_PROBLEM_
Everything in the listing should be set down exactly, apart from the pictures.

── DATA IN THIS EXERCISE

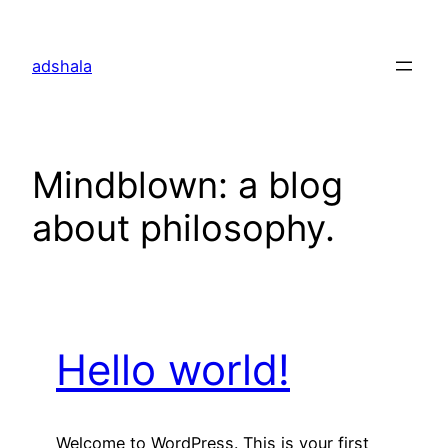
Skip
to
adshala
content
Mindblown: a blog
about philosophy.
Hello world!
Welcome to WordPress. This is your first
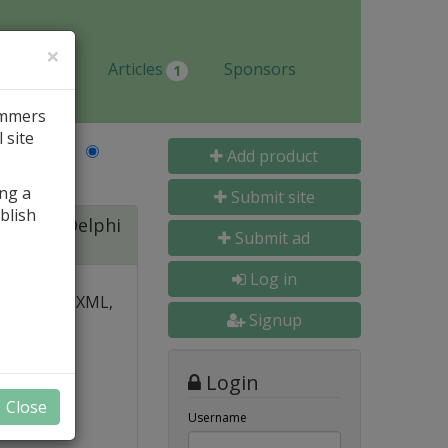
×
Jobs
Articles
Sponsors
1
ammers
 site
Last Name
Add product
ing a
Submit site
blish
ite for Delphi
Submit ad
Log in
 over PDF, XML,
Signup
y and
Login
nal, and
Close
s
Username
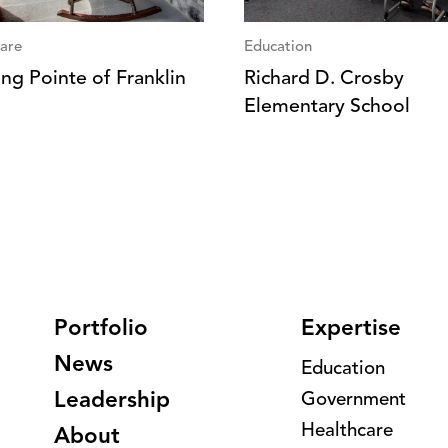
are
Education
ng Pointe of Franklin
Richard D. Crosby
Elementary School
Portfolio
Expertise
News
Education
Leadership
Government
Healthcare
About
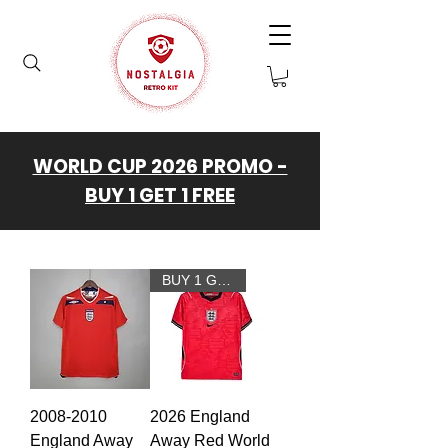
WORLD CUP 2026 PROMO -
BUY 1 GET 1 FREE
BUY 1 GET 1 FREE
2008-2010
2026 England
England Away
Away Red World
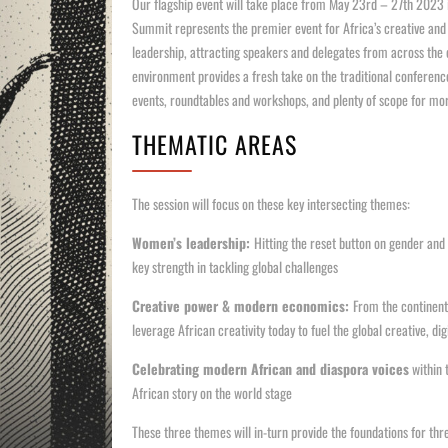
Our flagship event will take place from May 23rd – 27th 2023 
Summit represents the premier event for Africa’s creative and 
leadership, attracting speakers and delegates from across the 
environment provides a fresh take on the traditional conferenc
events, roundtables and workshops, and plenty of scope for mo
THEMATIC AREAS
The session will focus on these key intersecting themes:
Women’s leadership:
Hitting the reset button on gender an
key strength in tackling global challenges
Creative power & modern economics:
From the continent 
leverage African creativity today to fuel the global creative, 
Celebrating modern African and diaspora voices
within t
African story on the world stage
These three themes will in-turn provide the foundations for thr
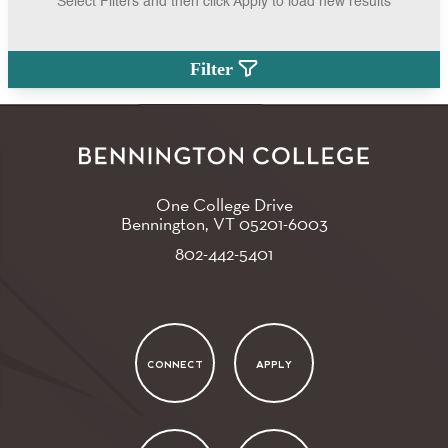
Select Filters and then click Apply to load new results
Filter
One College Drive
Bennington, VT
05201-6003
802-442-5401
CONNECT
APPLY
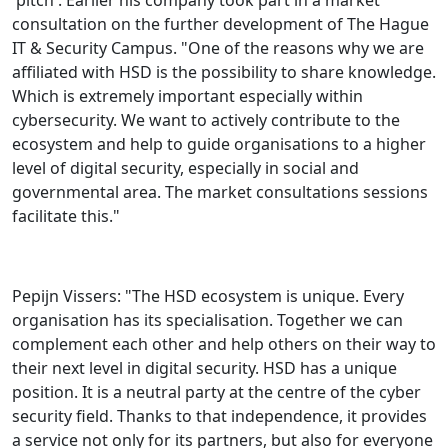
consultation on the further development of The Hague
IT & Security Campus. "One of the reasons why we are
affiliated with HSD is the possibility to share knowledge.
Which is extremely important especially within
cybersecurity. We want to actively contribute to the
ecosystem and help to guide organisations to a higher
level of digital security, especially in social and
governmental area. The market consultations sessions
facilitate this."
Pepijn Vissers: "The HSD ecosystem is unique. Every
organisation has its specialisation. Together we can
complement each other and help others on their way to
their next level in digital security. HSD has a unique
position. It is a neutral party at the centre of the cyber
security field. Thanks to that independence, it provides
a service not only for its partners, but also for everyone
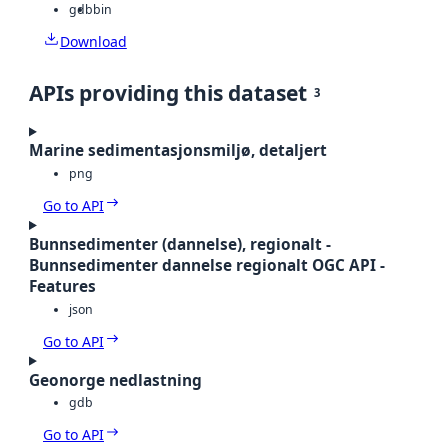
gdb
bin
Download
APIs providing this dataset
3
Marine sedimentasjonsmiljø, detaljert
png
Go to API
Bunnsedimenter (dannelse), regionalt -
Bunnsedimenter dannelse regionalt OGC API -
Features
json
Go to API
Geonorge nedlastning
gdb
Go to API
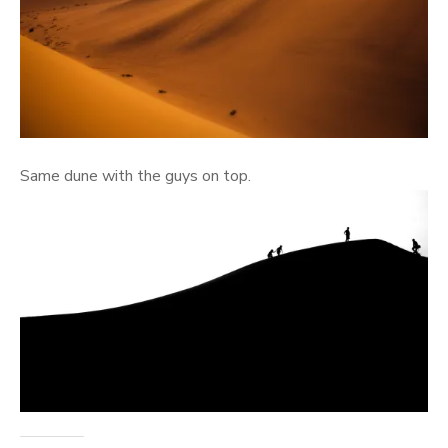
Same dune with the guys on top.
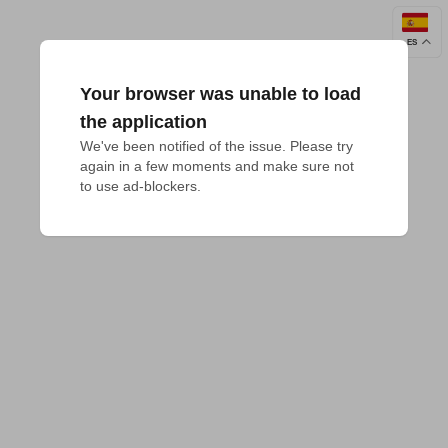
ES
Your browser was unable to load
the application
We've been notified of the issue. Please try 
again in a few moments and make sure not 
to use ad-blockers.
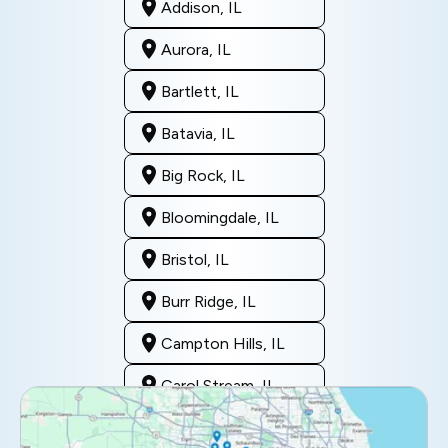
Addison, IL
Aurora, IL
Bartlett, IL
Batavia, IL
Big Rock, IL
Bloomingdale, IL
Bristol, IL
Burr Ridge, IL
Campton Hills, IL
Carol Stream, IL
Clarendon Hills, IL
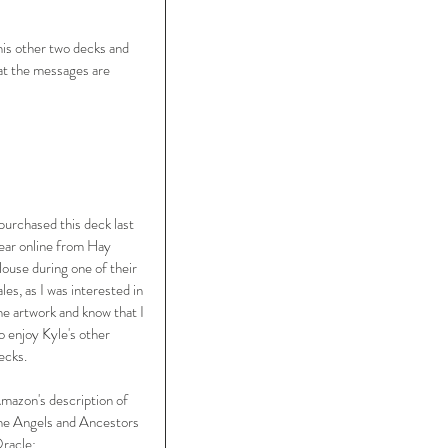
his other two decks and 
hat the messages are 
 purchased this deck last 
ear online from Hay 
ouse during one of their 
ales, as I was interested in 
he artwork and know that I 
o enjoy Kyle's other 
ecks.  
mazon's description of 
he Angels and Ancestors 
racle: 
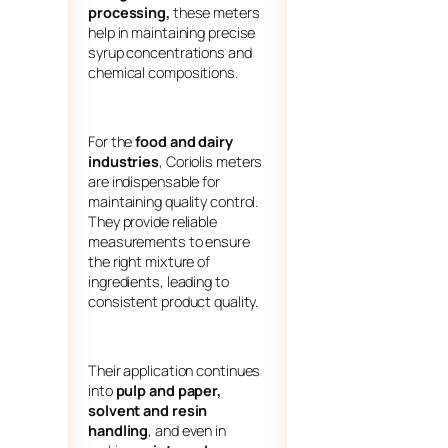
processing,
these meters
help in maintaining precise
syrup concentrations and
chemical compositions.
For the
food and dairy
industries
, Coriolis meters
are indispensable for
maintaining quality control.
They provide reliable
measurements to ensure
the right mixture of
ingredients, leading to
consistent product quality.
Their application continues
into
pulp and paper,
solvent and resin
handling
, and even in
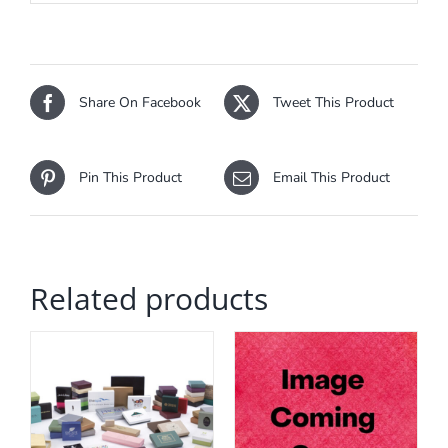
Share On Facebook
Tweet This Product
Pin This Product
Email This Product
Related products
HIS
ADD TO CART
/
RODUCT
DETAILS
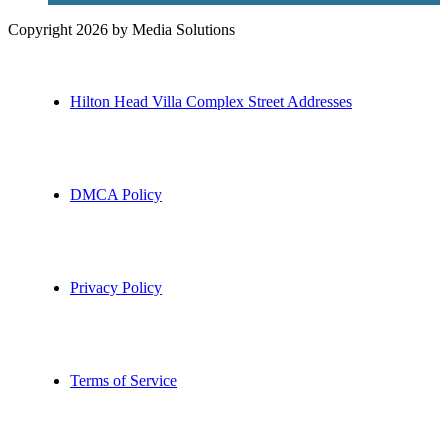
Copyright 2026 by Media Solutions
Hilton Head Villa Complex Street Addresses
DMCA Policy
Privacy Policy
Terms of Service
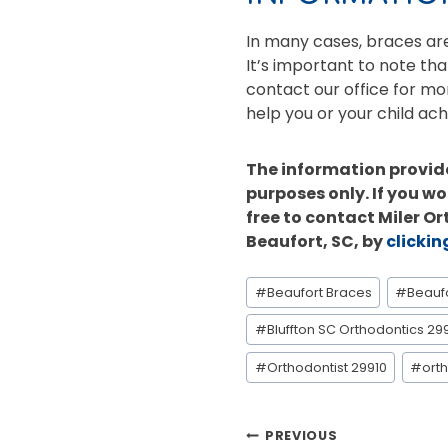
In many cases, braces are 
It’s important to note tha
contact our office for mo
help you or your child ach
The information provide
purposes only. If you wo
free to contact Miler O
Beaufort, SC, by
clickin
Post
#
Beaufort Braces
#
Beauf
Tags:
#
Bluffton SC Orthodontics 29
#
Orthodontist 29910
#
orth
POST
PREVIOUS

────

_SOLUTION TO THIS TASK_
Skip
to
adshala
content
Mindblown: a blog
about philosophy.
Hello world!
Welcome to WordPress. This is your first
×
Jobs
Articles
Sponsors
1
ammers
 site
Last Name
Add product
ing a
Submit site
blish
ite for Delphi
Submit ad
Log in
 over PDF, XML,
Signup
y and
Login
nal, and
Close
s
Username
are
Education
ng Pointe of Franklin
Richard D. Crosby
Elementary School
Portfolio
Expertise
News
Education
Leadership
Government
Healthcare
About
WORLD CUP 2026 PROMO -
BUY 1 GET 1 FREE
BUY 1 GET 1 FREE
2008-2010
2026 England
England Away
Away Red World
Our flagship event will take place from May 23rd – 27th 2023 
Summit represents the premier event for Africa’s creative and 
leadership, attracting speakers and delegates from across the 
environment provides a fresh take on the traditional conferenc
events, roundtables and workshops, and plenty of scope for mo
THEMATIC AREAS
The session will focus on these key intersecting themes:
Women’s leadership:
Hitting the reset button on gender an
key strength in tackling global challenges
Creative power & modern economics:
From the continent 
leverage African creativity today to fuel the global creative, 
Celebrating modern African and diaspora voices
within t
African story on the world stage
These three themes will in-turn provide the foundations for thr
Select Filters and then click Apply to load new results
Filter
One College Drive
Bennington, VT
05201-6003
802-442-5401
CONNECT
APPLY
consultation on the further development of The Hague
IT & Security Campus. "One of the reasons why we are
affiliated with HSD is the possibility to share knowledge.
Which is extremely important especially within
cybersecurity. We want to actively contribute to the
ecosystem and help to guide organisations to a higher
level of digital security, especially in social and
governmental area. The market consultations sessions
facilitate this."
Pepijn Vissers: "The HSD ecosystem is unique. Every
organisation has its specialisation. Together we can
complement each other and help others on their way to
their next level in digital security. HSD has a unique
position. It is a neutral party at the centre of the cyber
security field. Thanks to that independence, it provides
a service not only for its partners, but also for everyone
gdb
bin
Download
APIs providing this dataset
3
Marine sedimentasjonsmiljø, detaljert
png
Go to API
Bunnsedimenter (dannelse), regionalt -
Bunnsedimenter dannelse regionalt OGC API -
Features
json
Go to API
Geonorge nedlastning
gdb
Go to API
Same dune with the guys on top.
ES
Your browser was unable to load
the application
We've been notified of the issue. Please try 
again in a few moments and make sure not 
to use ad-blockers.
Addison, IL
Aurora, IL
Bartlett, IL
Batavia, IL
Big Rock, IL
Bloomingdale, IL
Bristol, IL
Burr Ridge, IL
Campton Hills, IL
Carol Stream, IL
Clarendon Hills, IL
his other two decks and 
hat the messages are 
 purchased this deck last 
ear online from Hay 
ouse during one of their 
ales, as I was interested in 
he artwork and know that I 
o enjoy Kyle's other 
ecks.  
mazon's description of 
he Angels and Ancestors 
racle: 
processing,
these meters
help in maintaining precise
syrup concentrations and
chemical compositions.
For the
food and dairy
industries
, Coriolis meters
are indispensable for
maintaining quality control.
They provide reliable
measurements to ensure
the right mixture of
ingredients, leading to
consistent product quality.
Their application continues
into
pulp and paper,
solvent and resin
handling
, and even in
Share On Facebook
Tweet This Product
Pin This Product
Email This Product
Related products
HIS
ADD TO CART
/
RODUCT
DETAILS
Copyright 2026 by Media Solutions
Hilton Head Villa Complex Street Addresses
DMCA Policy
Privacy Policy
Terms of Service
In many cases, braces are 
It’s important to note tha
contact our office for mo
help you or your child ach
The information provide
purposes only. If you wo
free to contact Miler O
Beaufort, SC, by
clickin
Post
#
Beaufort Braces
#
Beauf
Tags:
#
Bluffton SC Orthodontics 29
#
Orthodontist 29910
#
orth
POST
PREVIOUS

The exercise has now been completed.